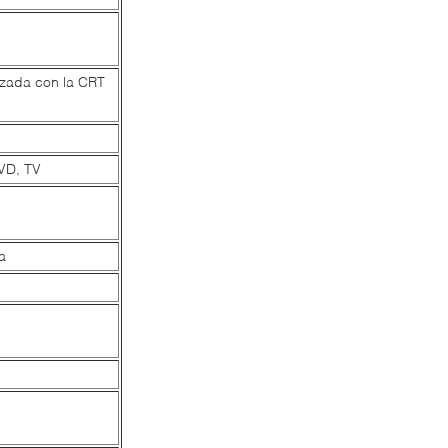
nizada con la CRT
VD, TV
a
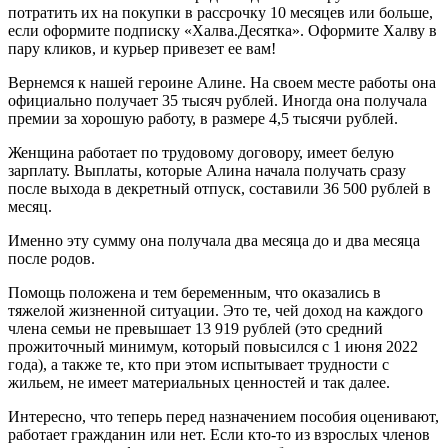
потратить их на покупки в рассрочку 10 месяцев или больше,
если оформите подписку «Халва.Десятка». Оформите Халву в
пару кликов, и курьер привезет ее вам!
Вернемся к нашей героине Алине. На своем месте работы она
официально получает 35 тысяч рублей. Иногда она получала
премии за хорошую работу, в размере 4,5 тысячи рублей.
Женщина работает по трудовому договору, имеет белую
зарплату. Выплаты, которые Алина начала получать сразу
после выхода в декретный отпуск, составили 36 500 рублей в
месяц.
Именно эту сумму она получала два месяца до и два месяца
после родов.
Помощь положена и тем беременным, что оказались в
тяжелой жизненной ситуации. Это те, чей доход на каждого
члена семьи не превышает 13 919 рублей (это средний
прожиточный минимум, который повысился с 1 июня 2022
года), а также те, кто при этом испытывает трудности с
жильем, не имеет материальных ценностей и так далее.
Интересно, что теперь перед назначением пособия оценивают,
работает гражданин или нет. Если кто-то из взрослых членов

- **EXERCISE DETAILS**: Note how many lines in the material contain the string "рублей", and give that number alone.

- **ANSWER SPACE**: 4